Smith is in jail and has 1 dollar; he can get out on bail if he has 8 dollars. A guard agrees to make a series of bets with him. If Smith bets A dollars, he wins A dollars with probability .4 and loses A dollars with probability .6.

Find the probability that he wins 8 dollars before losing all of his money if:

(a) he bets 1 dollar each time (timid strategy).

Utilizing Gambler’ Ruin Equation,

\(P = \frac{1-(\frac{q}{p})^s}{1-(\frac{q}{p})^M}\)

where M = 8; s = 1; p = 0.4; q = 0.6

\(P = \frac{1-(\frac{0.6}{0.4})^1}{1-(\frac{0.6}{0.4})^8}\)

prob <- (1 - (0.6/0.4)^1) / (1 - (0.6/0.4)^8)
prob
## [1] 0.02030135

(b) he bets, each time, as much as possible but not more than necessary to bring his fortune up to 8 dollars (bold strategy).

If Smith wins each time, he will follow below sequence.

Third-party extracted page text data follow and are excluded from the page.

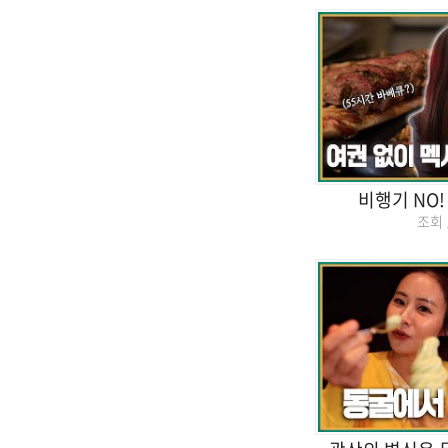
비행기 NO
조회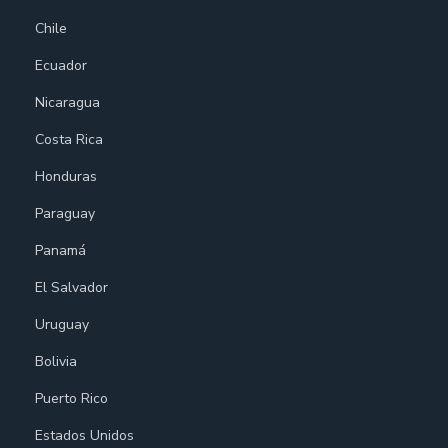
Chile
Ecuador
Nicaragua
Costa Rica
Honduras
Paraguay
Panamá
El Salvador
Uruguay
Bolivia
Puerto Rico
Estados Unidos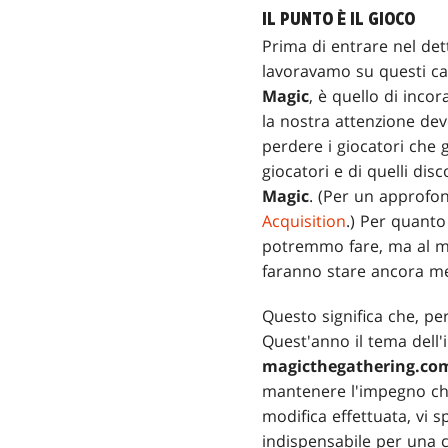
IL PUNTO È IL GIOCO
Prima di entrare nel det
lavoravamo su questi cam
Magic
, è quello di inco
la nostra attenzione deve
perdere i giocatori che 
giocatori e di quelli dis
Magic
. (Per un approfo
Acquisition
.) Per quanto
potremmo fare, ma al mo
faranno stare ancora me
Questo significa che, pe
Quest'anno il tema dell
magicthegathering.co
mantenere l'impegno che 
modifica effettuata, vi 
indispensabile per una c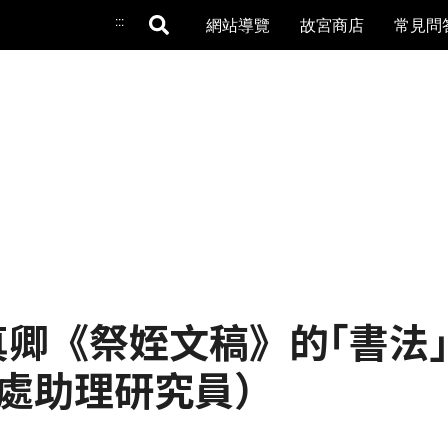
:::
網站導覽
故宮商店
常見問
 顏真卿《祭姪文稿》的｢書法
處助理研究員）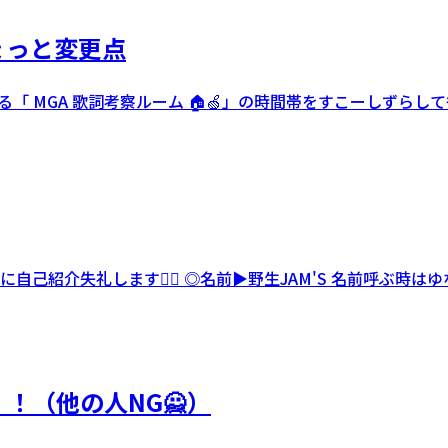
ちょっと変更点
る「 MGA 歌詞考察ルーム 🏠🍏」の時間帯をすこーしずら
紹介失礼します🙇‍♀️ ◎名前▶︎野生JAM'S 名前呼ぶ時は
！！（他の人NG🙅）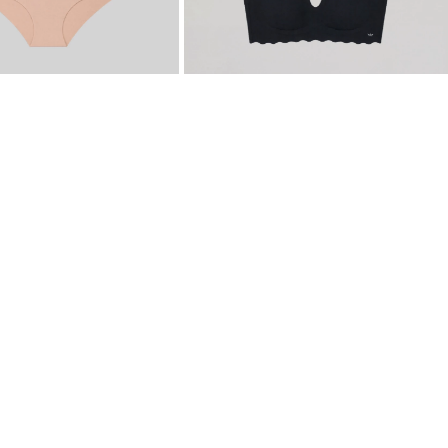
-
30 %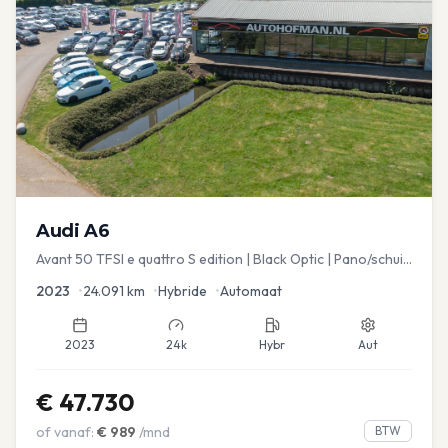
Audi
A6
Avant 50 TFSI e quattro S edition | Black Optic | Pano/schuif
| Stoelmemory | Virtual
2023
•
24.091
km
•
Hybride
•
Automaat
2023
24k
Hybr
Aut
€
47.730
of vanaf:
€
989
/mnd
BTW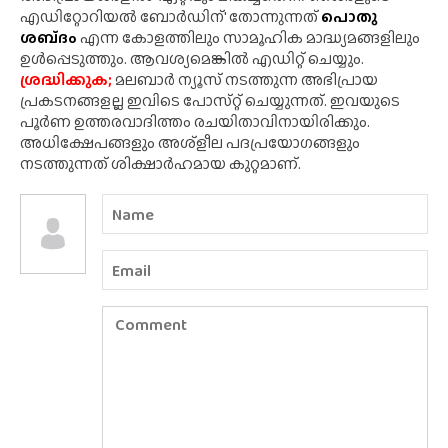
എഡിറ്റോറിയൽ ബോർഡിന്' തോന്നുന്നത്
പൊതു
ശബ്‌ദം
എന്ന കോളത്തിലും സാമൂഹിക മാദ്ധ്യമങ്ങളിലും
ഉൾപ്പെടുത്തും. ആവശ്യമെങ്കിൽ എഡിറ്റ് ചെയ്യും.
ശ്രദ്ധിക്കുക;
മലബാർ ന്യൂസ് നടത്തുന്ന അഭിപ്രായ
പ്രകടനങ്ങളല്ല ഇവിടെ പോസ്‌റ്റ് ചെയ്യുന്നത്. ഇവയുടെ
പൂർണ ഉത്തരവാദിത്തം രചയിതാവിനായിരിക്കും.
അധിക്ഷേപങ്ങളും അശ്‌ളീല പദപ്രയോഗങ്ങളും
നടത്തുന്നത് ശിക്ഷാർഹമായ കുറ്റമാണ്.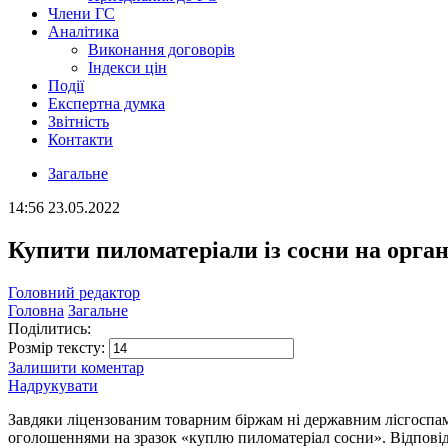
Члени ГС
Аналітика
Виконання договорів
Індекси цін
Події
Експертна думка
Звітність
Контакти
Загальне
14:56
23.05.2022
Купити пиломатеріали із сосни на орган
Головний редактор
Головна
Загальне
Поділитись:
Розмір тексту:
Залишити коментар
Надрукувати
Завдяки ліцензованим товарним біржам ні державним лісгоспам
оголошеннями на зразок «куплю пиломатеріал сосни». Відповідн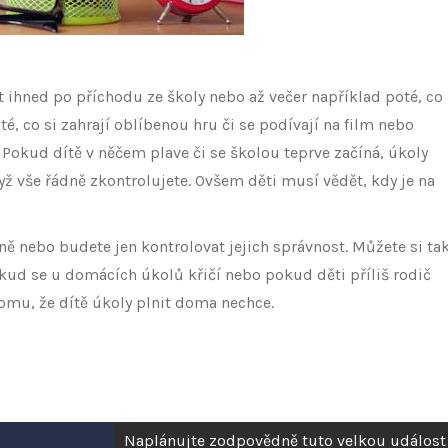
t ihned po příchodu ze školy nebo až večer například poté, co
é, co si zahrají oblíbenou hru či se podívají na film nebo
 Pokud dítě v něčem plave či se školou teprve začíná, úkoly
dyž vše řádně zkontrolujete. Ovšem děti musí vědět, kdy je na
ě nebo budete jen kontrolovat jejich správnost. Můžete si ta
okud se u domácích úkolů křičí nebo pokud děti příliš rodič
 tomu, že dítě úkoly plnit doma nechce.
Naplánujte zodpovědně tuto velkou událost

Smith starts with $1, so he can bet a maximum of $1. If we wins, his new stake is k=$2. Smith starts with $2, so he can bet a maximum of $2. If we wins, his new stake is k=$4. Smith starts with $4, so he can bet a maximum of $4. If we wins, his new stake is k=$8.

Now we know that if Smith win 3 times in a row, he can win $8 that will enough for him to bail. Since each state has a probability of 0.4 for wining, we need to compute prob. of 3 success in a row,

p = 0.4
p^3
## [1] 0.064

(c) Which strategy gives Smith the better chance of getting out of jail?

Timid strategy gives Smith a 2.03% chance of wining while Bold strategy give Smith a 6.4% of chance at winning. Based on the answers, Bold Strategy gives Smith the better chance of getting out of jail.